Start of Block
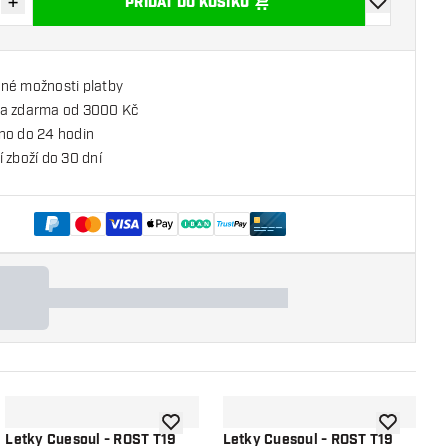
+
PŘIDAT DO KOŠÍKU
množství
Zvýšit množství
Přidat do se
né možnosti platby
a zdarma od 3000 Kč
no do 24 hodin
 zboží do 30 dní
o seznamu přání
Přidat do seznamu přání
Přidat do 
Letky Cuesoul - ROST T19
Letky Cuesoul - ROST T19
L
End of Block
* _The task_
Find the word "přání" in the listing above. Copy each line where it appears.

* _Result for this task_
o seznamu přání
Přidat do seznamu přání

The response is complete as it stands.